Thursday, October 26, 2023

When IU Broke the Color Line, Australia's Most Talented Writer, Dead People, Lou Reed

 Here is something I learned, the Big 10 had a color line: Indiana basketball to honor Bill Garrett in regular season opener.

I put a story into Ignatian Literary Magazine, University of San Francisco's Student-Run Literary Magazine. What I did not mention was reading two stories published by that magazine, Obituary by Daniel PiƩ and Madeleine by Hannah Epstein. I thought them brilliant, they led to me deciding what I submitted, and I recommend them to you.

 Death keeps ticking along, I cannot seem to turn my eyes from obituaries: Acclaimed Tough-Guy Actor and ‘Rocky’ Star Burt Young Dies at 83 and Rudolph Isley, co-founder of R&B stalwarts the Isley Brothers, dies at 84.

Another musical group that prison brought me to appreciate was The Isley Brothers in the Seventies. I had their album with Twist and Shout, knew Shout, but I had not really paid attention to the latter-day stuff. I suggest you look them up.


Does a biography not serve as an obituary? Lou Reed Didn’t Want to Be King is where The Yale Reviews a new Lou Reed biography. Okay, I am a Lou Reed fan, but it is a bit odd to me that The Yale Review is the source for this review. I think the reviewer does a good job of dealing with Lou – she is also a fan.


From The Brisbane Times Book Review I found, Is Gerald Murnane our most talented writer? by Owen Richardson. I had no clue who was this Gerald Murnane. Or what made him so talented? So, I went to look, and found much of interest.

After his 1995 collection of short fiction Emerald Blue failed to make a mark, Murnane gave up writing, or rather gave up writing for publication. He then found a sympathetic home with Ivor Indyk at Giramondo and in 2009, he returned to fiction, if that is what it is, with Barley Patch.

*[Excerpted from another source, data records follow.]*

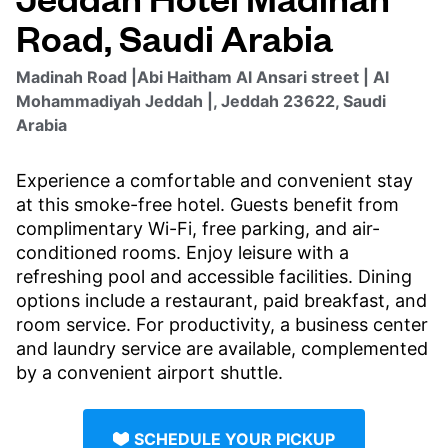
Road, Saudi Arabia
Madinah Road |Abi Haitham Al Ansari street | Al
Mohammadiyah Jeddah |, Jeddah 23622, Saudi
Arabia
Experience a comfortable and convenient stay
at this smoke-free hotel. Guests benefit from
complimentary Wi-Fi, free parking, and air-
conditioned rooms. Enjoy leisure with a
refreshing pool and accessible facilities. Dining
options include a restaurant, paid breakfast, and
room service. For productivity, a business center
and laundry service are available, complemented
by a convenient airport shuttle.
SCHEDULE YOUR PICKUP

He has since brought out the other three works that with Barley Patch are the subject of Emmett Stinson’s thoughtful, well-written monograph: A Million Windows, A History of Books and Border Districts. The other 21st-century writings – the poetry, the book about horse racing, and Murnane’s own retrospect, Last Letter to a Reader, are mentioned in passing. The book is rounded out with a conversation with Murnane that deals mostly with publication and reputation.

That reputation only continues to grow, and he is now admired overseas more than at home. Not that he has become a bestseller; rather, writing courses in the US are apparently now full of students trying to sound like him, and the clan of Murnanians can now boast some widely recognised names. Coetzee set the ball rolling with an appreciative essay-review of Barley Patch and Inland in The New York Review of Books, and hip and super-brainy younger things Ben Lerner and Merve Emre have followed suit with pieces in The New Yorker.

Two things learned: he does things his way, and he works at his writing. I need to find his books.

I started listening to LGBTQ+ and Orthodox Tradition: What Does it Actually Say?. It is over an hour long.  What I heard so far inspires my heart and sharpens my mind; it has much of the usual Orthodox surprise of humility, spirituality, and sincerity.


I must now get ready for work. I have no post-work errands to run. I should be home very early today.